Se eu queria ajuda? Claro que não. Estava gostando daquilo. Estava adorando ter de voltar ao leito de Robert.

— Boas notícias, hein? — Falei, tirando seu cobertor e começando as minhas tarefas. Estava tão contente quanto ele.

— As melhores! — Ele sorriu, enquanto olhava para suas próprias pernas. — O que aconteceu com elas? Elas não vão conseguir me sustentar. Como vou puxar os cavalos? Até mesmo meu filho tem tornozelos melhores do que estes.

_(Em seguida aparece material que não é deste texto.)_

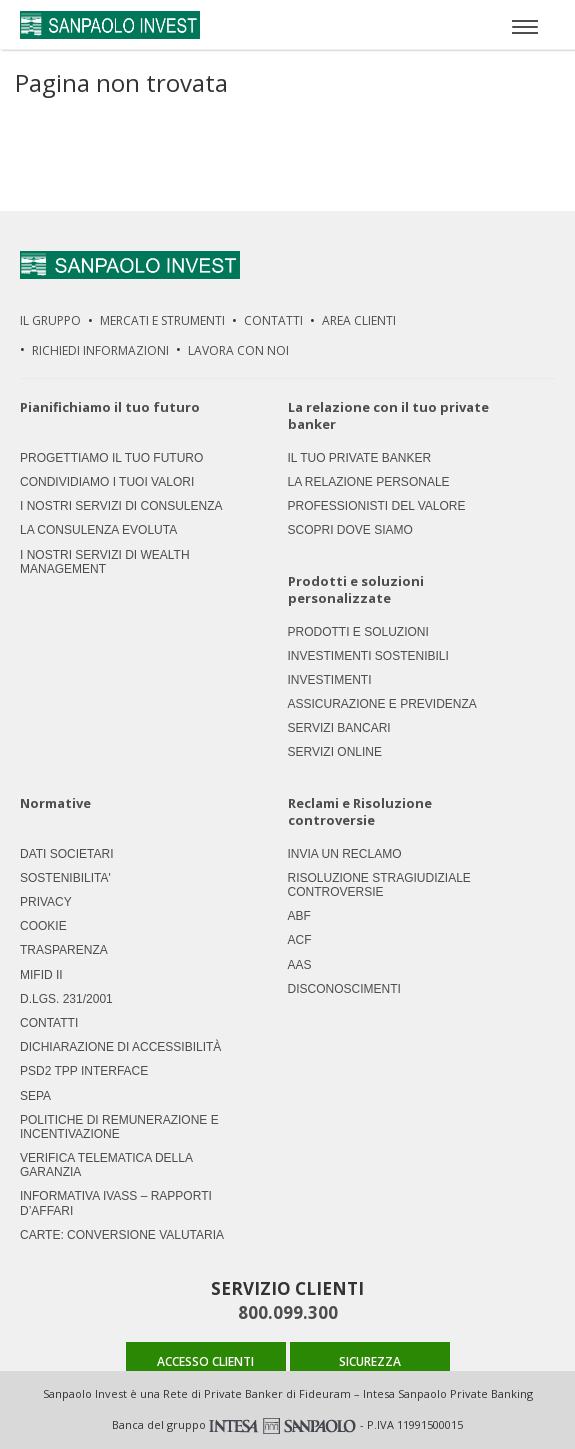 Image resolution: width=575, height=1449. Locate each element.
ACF (300, 940)
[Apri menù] (525, 25)
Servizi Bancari (339, 728)
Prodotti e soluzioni (358, 632)
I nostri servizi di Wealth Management (105, 562)
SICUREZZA (370, 1361)
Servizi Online (335, 752)
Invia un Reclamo (345, 854)
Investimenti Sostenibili (368, 656)
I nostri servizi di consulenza (121, 506)
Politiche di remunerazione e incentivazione (119, 1127)
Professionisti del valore (377, 506)
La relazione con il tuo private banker (388, 416)
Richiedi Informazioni (100, 350)
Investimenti (330, 680)
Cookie (43, 926)
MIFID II (41, 975)
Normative (55, 803)
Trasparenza (64, 950)
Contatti (273, 320)
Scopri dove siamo (350, 530)
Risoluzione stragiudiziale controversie (379, 885)
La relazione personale (369, 482)
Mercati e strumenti (162, 320)
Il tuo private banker (360, 458)
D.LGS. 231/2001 (66, 999)
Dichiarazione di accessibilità (120, 1047)
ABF (299, 916)
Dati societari (67, 854)
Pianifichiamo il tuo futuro (110, 407)
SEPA (35, 1096)
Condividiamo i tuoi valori (107, 482)
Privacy (46, 902)
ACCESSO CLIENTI (205, 1361)
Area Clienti (359, 320)
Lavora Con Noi (238, 350)
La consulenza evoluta (98, 530)
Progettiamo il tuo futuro (111, 458)
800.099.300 (288, 1312)
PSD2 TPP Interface (84, 1071)
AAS (300, 965)
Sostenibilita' (65, 878)
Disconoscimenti (344, 989)
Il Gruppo (50, 320)
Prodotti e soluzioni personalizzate (356, 590)
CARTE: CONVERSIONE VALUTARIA (122, 1235)
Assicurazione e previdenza (382, 704)
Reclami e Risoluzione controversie (360, 812) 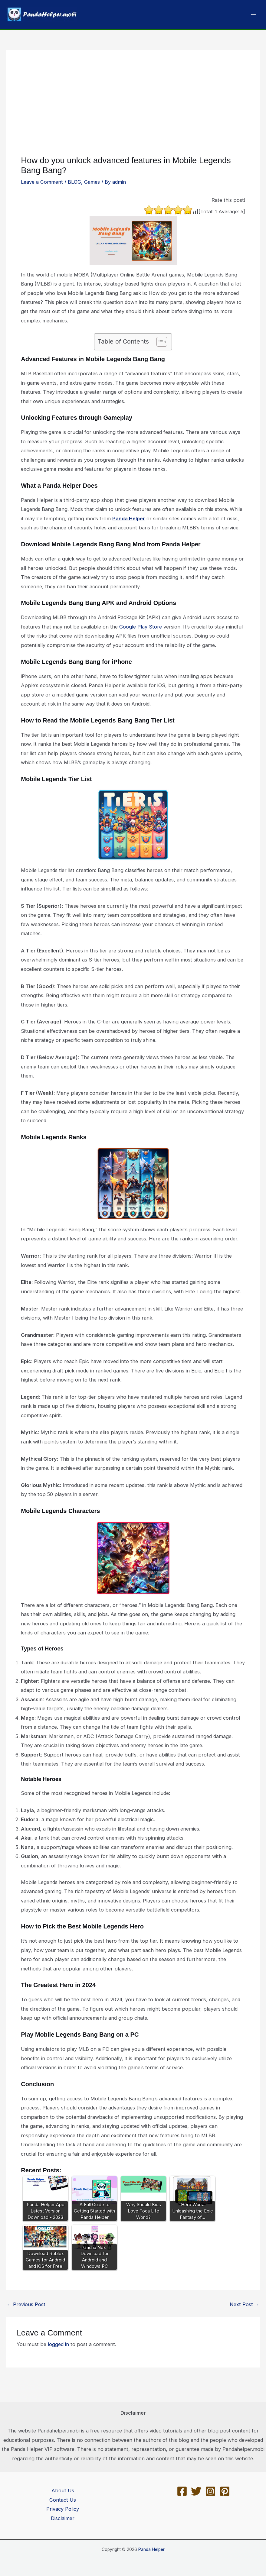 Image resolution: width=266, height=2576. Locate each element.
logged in (58, 2344)
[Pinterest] (224, 2491)
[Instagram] (210, 2491)
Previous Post (26, 2304)
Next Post (244, 2304)
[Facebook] (182, 2491)
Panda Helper (128, 519)
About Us (62, 2490)
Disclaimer (62, 2518)
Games (92, 182)
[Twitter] (196, 2491)
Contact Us (62, 2500)
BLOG (74, 182)
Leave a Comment (42, 182)
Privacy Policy (62, 2509)
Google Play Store (140, 627)
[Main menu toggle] (253, 14)
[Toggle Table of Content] (159, 342)
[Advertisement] (133, 110) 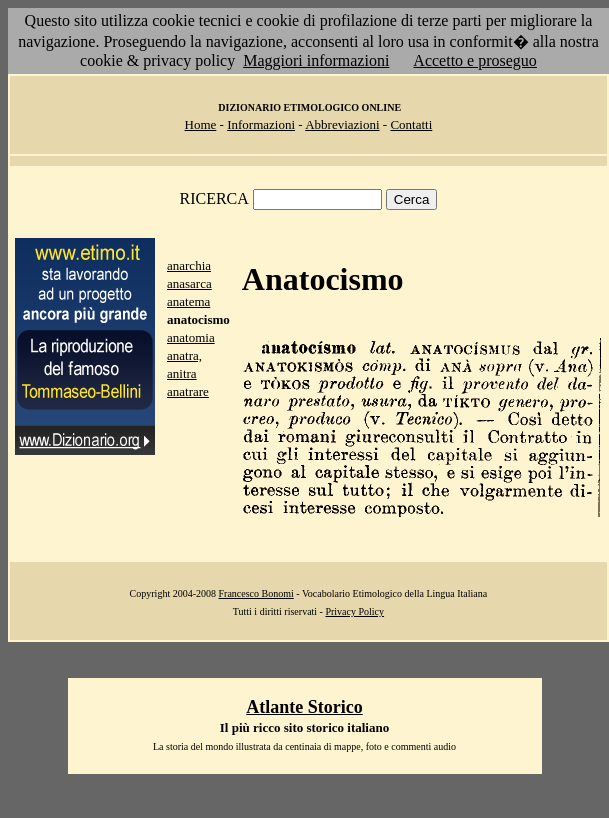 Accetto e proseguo (475, 60)
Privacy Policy (354, 611)
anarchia (189, 265)
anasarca (189, 283)
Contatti (411, 124)
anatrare (188, 391)
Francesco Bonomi (256, 593)
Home (201, 124)
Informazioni (261, 124)
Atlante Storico (304, 707)
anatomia (191, 337)
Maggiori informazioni (316, 60)
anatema (188, 301)
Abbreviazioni (342, 124) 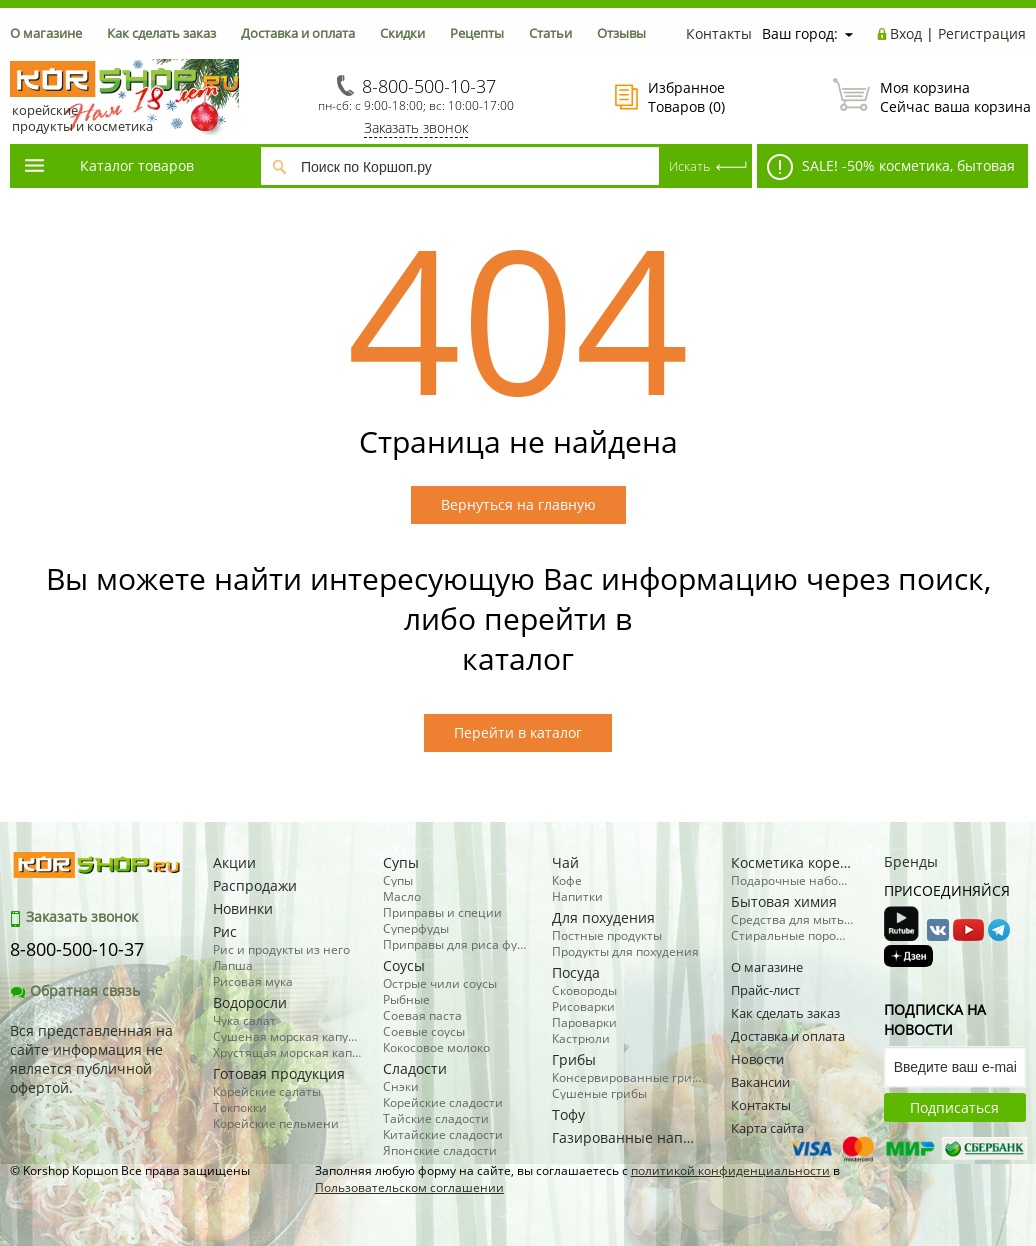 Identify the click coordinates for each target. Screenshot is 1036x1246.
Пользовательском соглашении (409, 1187)
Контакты (719, 33)
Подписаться (954, 1107)
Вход (906, 33)
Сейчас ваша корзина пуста (929, 97)
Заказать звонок (416, 127)
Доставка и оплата (298, 33)
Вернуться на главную (518, 504)
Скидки (402, 33)
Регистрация (982, 33)
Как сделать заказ (161, 33)
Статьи (550, 33)
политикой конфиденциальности (730, 1170)
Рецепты (477, 33)
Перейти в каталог (518, 732)
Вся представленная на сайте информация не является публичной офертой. (91, 1059)
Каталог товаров (108, 165)
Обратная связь (75, 990)
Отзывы (621, 33)
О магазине (46, 33)
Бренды (911, 861)
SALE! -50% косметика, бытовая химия (886, 171) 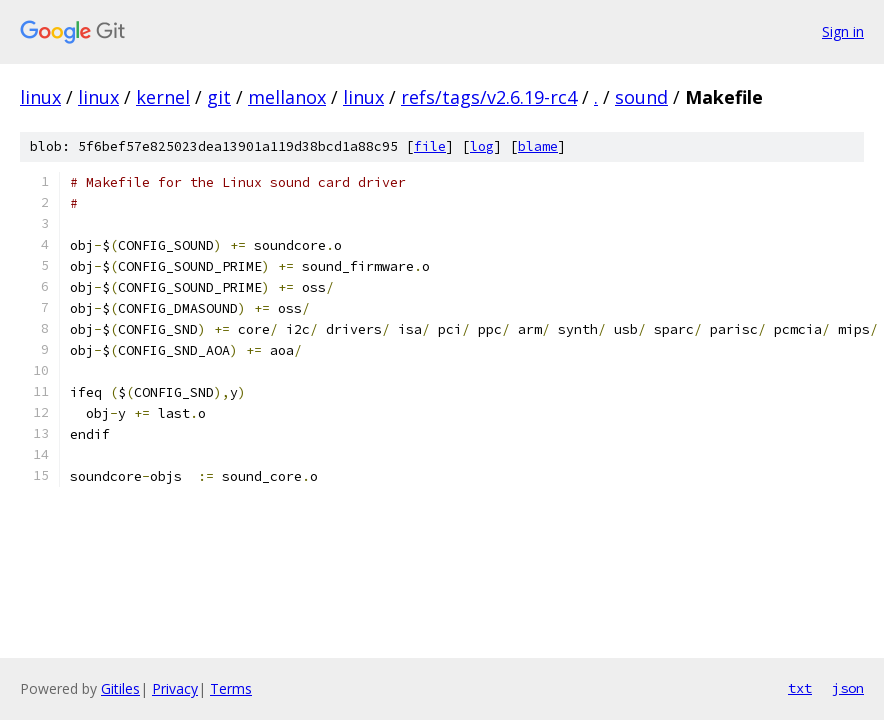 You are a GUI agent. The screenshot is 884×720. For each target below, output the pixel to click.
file (430, 146)
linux (40, 97)
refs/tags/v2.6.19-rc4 (489, 97)
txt (800, 688)
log (482, 146)
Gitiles (120, 688)
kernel (163, 97)
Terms (231, 688)
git (219, 97)
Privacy (175, 688)
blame (538, 146)
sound (641, 97)
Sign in (843, 31)
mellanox (287, 97)
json (848, 688) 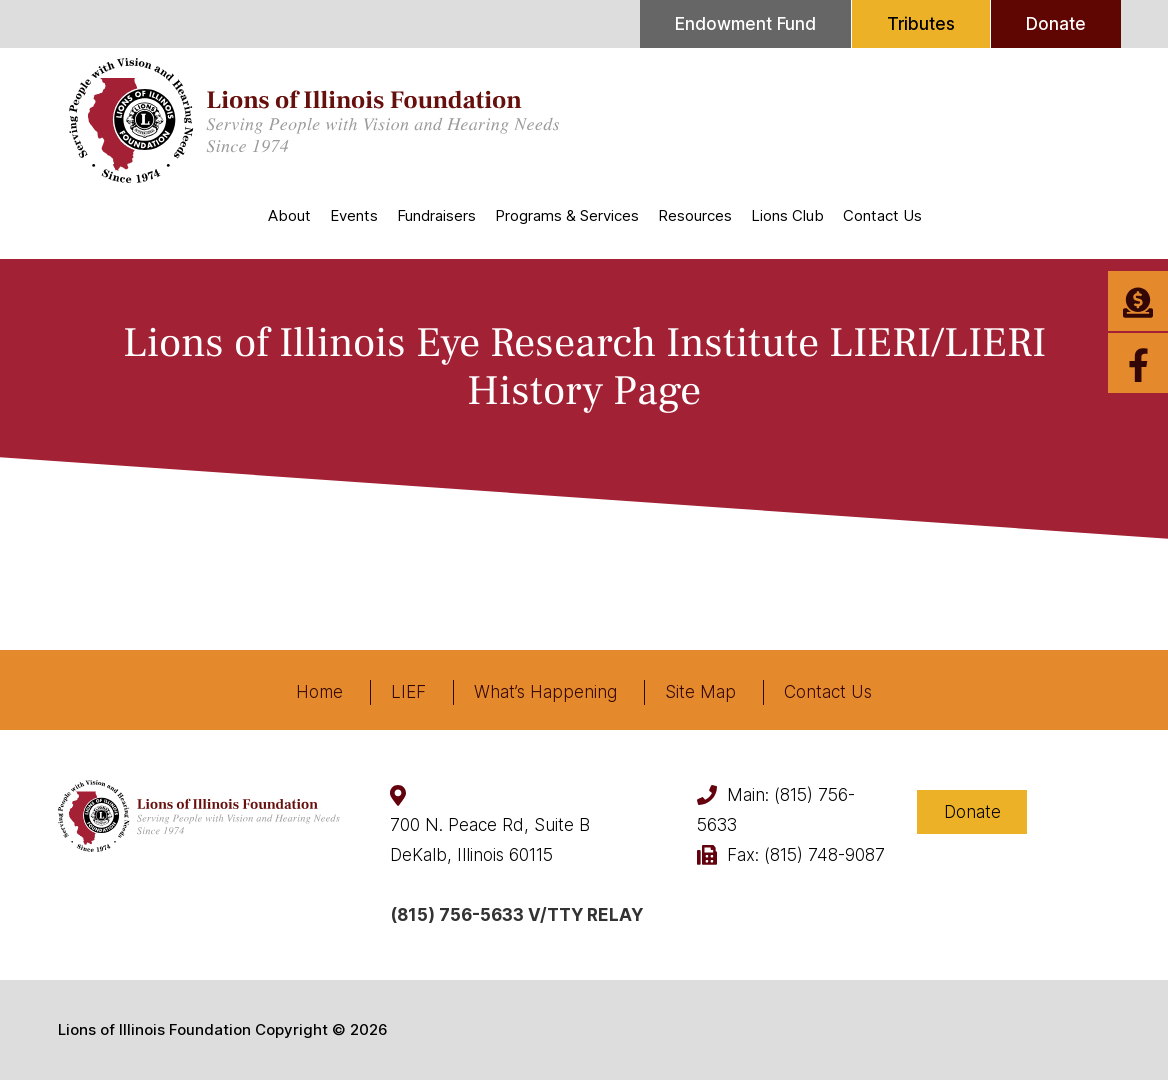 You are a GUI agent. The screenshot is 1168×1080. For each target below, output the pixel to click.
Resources (695, 215)
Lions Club (787, 215)
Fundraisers (436, 215)
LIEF (408, 692)
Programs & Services (567, 215)
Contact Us (882, 215)
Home (319, 692)
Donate (1056, 24)
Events (354, 215)
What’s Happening (545, 692)
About (289, 215)
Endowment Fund (745, 24)
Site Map (700, 692)
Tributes (921, 24)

— Você… tem um filho? — Por que eu sentira um golpe diante das palavras dele? Eu não tinha pensado em Robert como pai, acho. Para disfarçar meu choque, continuei, em tom de brincadeira.

— Oh, céus... Nós não sabíamos que você era casado. E ficamos todas pensando no simpático novo solteiro da enfermaria. Isto é, o segundo mais simpático, depois do motoqueiro que está ali.

Eu estava falando só por falar. Sabia disso. Ele me pareceu solitário, sem nunca falar da família. Assim, concluímos que não tinha nenhuma.

— Jamie tem sete anos. — Ele sorriu, feliz. — Vai ser bom ver aquele sujeitinho outra vez. Ele deve estar com saudades.

— Naturalmente que está. E hoje é dia de visitas, portanto vai poder dar as boas notícias a sua esposa, também.

— Não — disse baixinho. — Lamento que não. Ela morreu logo depois que Jamie nasceu.

— Oh! Sinto muito… — a consternação deve ter aparecido em meu rosto — não tinha a menor idéia…

— E como poderia ter? Foi há sete anos.

— Você mora sozinho? Quem cuida de Jamie? E quem cuidará de você, quando voltar para casa? — Eu tinha terminado de abaixar sua cama e estava com os braços cheios de aparelhos que tirara dele.

— Minha irmã veio morar no bangalô. Foi uma sorte para nós que ela tivesse acabado de sair da escola e estivesse esperando um emprego. Leciona na escola do vilarejo. Assim, tudo deu certo para Jamie e para mim. E não posso mais ter problemas. O tempo é precioso, e preciso ganhar a vida. Além disso, o campo é minha vida. Não posso viver em nenhum outro lugar. Você vê porque estou preocupado, enfermeira? Ei, o que vai fazer com isso?